Experts also raise doubts from another angle. Citing EU foreign policy chief Kaja Kallas’s remark about the need for a “new leader for the free world,” they question whether any European politician of such stature is visible on the horizon. In their view, all current European leaders remain entangled in either pro- or anti-Trump alignments. As a result, a new political figure must emerge—one who can not only offer a way out of the current deadlock but also command Trump’s respect to the extent that he would at least take their position seriously. This, in turn, creates a geopolitical impasse: Has such a leader already emerged? And if not, when will he appear?
And so the next question arises: what about today, the near future, and beyond? This is far from a trivial matter, as beyond the two major trends shaping Europe's political landscape, leaders of certain countries are taking steps that primarily reflect their national interests.
For instance, Polish Prime Minister Donald Tusk has proposed the creation of a 500,000-strong army. As he stated, Poland must pursue “modern capabilities, including those related to nuclear weapons,” though he framed this approach as a “race for security, not for war.”
Meanwhile, Turkish President Recep Tayyip Erdoğan, while reaffirming Ankara’s commitment to full EU membership, emphasised that “joint planning with Türkiye on all matters concerning European security would serve our common interests.” In this context, the “long-term, strategic perspective on Türkiye-EU relations” gains renewed relevance.

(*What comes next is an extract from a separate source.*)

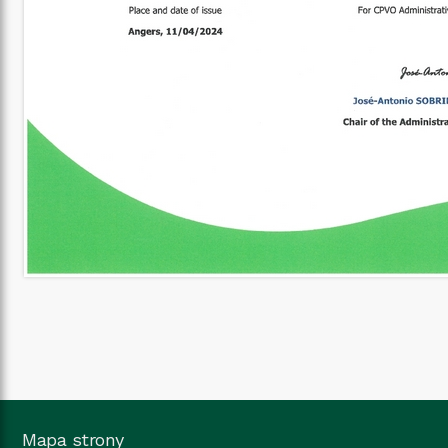
Mapa strony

Hungarian Prime Minister Viktor Orbán, citing “strategic disagreements” with the EU’s approach to Ukraine, has gone even further—calling on the bloc to engage in direct negotiations with Russia. Moreover, he argued that to avoid losing a trade war with the United States, the European Commission must reach a series of agreements with Washington while “setting aside ideological prejudices and moving toward cooperation with Russia and China.” This, he claimed, would allow Europe to “regain its economic competitiveness.”
Thus, while two dominant geopolitical visions shape the Euro-Atlantic space today, other perspectives on the present and future also emerge—reflecting the positions of individual states. This clearly indicates that European unity is absent at this historical juncture. Consequently, for the EU to adopt any truly global decision, member states will need to negotiate compromises—or reconsider the consensus-based approach that currently governs key decisions. Whether this is even possible in the face of Europe’s ongoing disunity is, of course, a question for Europeans themselves to decide.